Having worked with Public School #200, a residential school for pupils with additional support need in the Gldani region of Tbilisi, in 2012, in 2014 we returned to skill-share with Public School #198 and the Parents Bridge Day Centre. With further support from MasT over the years, our Georgian Partners have worked to embed music in wider care for vulnerable people in their society – including securing EU funding for Georgia’s first Music Therapy Centre in 2017.

In 1st March 2019 (World Music Therapy Day) Teona Kacheishvili (Head of School #198) hosted the first Georgian Music Therapy Conderence. Advisory Panel members Jenny Laahs and Isabel Bedford represented the charity at the event in Tiblisi, contributing two presentations, as well as a support workshop the following day for the Centre’ music therapists.  

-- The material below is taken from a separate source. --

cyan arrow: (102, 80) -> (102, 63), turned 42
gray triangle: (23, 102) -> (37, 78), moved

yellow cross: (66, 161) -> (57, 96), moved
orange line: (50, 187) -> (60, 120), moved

The conference theme was ‘Music Unites’ – which truly represented the attendance at the event. Partners and stakeholders from across the Georgian music therapy and wider care sector had the platform to share their experiences, and learn from one another. This included music therapists and care managers, as well as representatives from the Ministry of Education, parents of beneficiaries (who shared testimonies), and care practitioners from other towns. There was a tangible sense that our Georgian Partners were embedding music into care in their country.

Music therapists at both the Music Therapy Centre and School #200 presented case studies on how they had used music to support the vulnerable children in their care. At the end of the event, discussion and questions spilled over time. The Partners’ commitment to music, and their pride in their achievements, was clear.

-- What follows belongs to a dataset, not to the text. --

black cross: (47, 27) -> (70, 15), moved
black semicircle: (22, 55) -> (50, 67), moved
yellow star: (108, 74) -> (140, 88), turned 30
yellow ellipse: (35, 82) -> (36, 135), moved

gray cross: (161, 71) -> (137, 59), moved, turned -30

It was a very well attended event, with over 55 delegates – at one point, there was standing room only!… Discussion was rich throughout the event.

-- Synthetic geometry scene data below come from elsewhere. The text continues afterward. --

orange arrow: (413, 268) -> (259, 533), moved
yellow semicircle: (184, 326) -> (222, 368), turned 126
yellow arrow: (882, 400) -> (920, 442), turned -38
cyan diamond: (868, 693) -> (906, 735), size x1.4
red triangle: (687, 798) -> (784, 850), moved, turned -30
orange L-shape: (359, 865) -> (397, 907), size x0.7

Jenny Laahs, music therapist

Combining the Conference attendance and a Support Visit meant this trip provided a dual opportunity for our Georgian Partners’ professional development. Following the Conference, Jenny and Isabel ran a workshop for seven partners focused on song-writing. The staff really appreciated seeing song-writing modelled as a clinical tool, and reflected on the importance of support visits for them over the years.

Staff told us that they felt inspired, and also spoke of how useful they had found the previous CPD trainings.

Jenny Laahs, music therapist

The Conference itself was attended by more than 50 people – a huge achievement for the inaugural Music Therapy Conference in Georgia. The gathering of existing partners, interested practitioners, parents, managers, music therapists and government representatives created an environment of genuine excitement for what the future holds for Georgian music therapy. Following the Conference alone, three people registered their interest in music therapy training in Georgia in a further sign of the development of the practice in the country.

There was a real sense of celebration of the power of music therapy and of the developments in Georgia.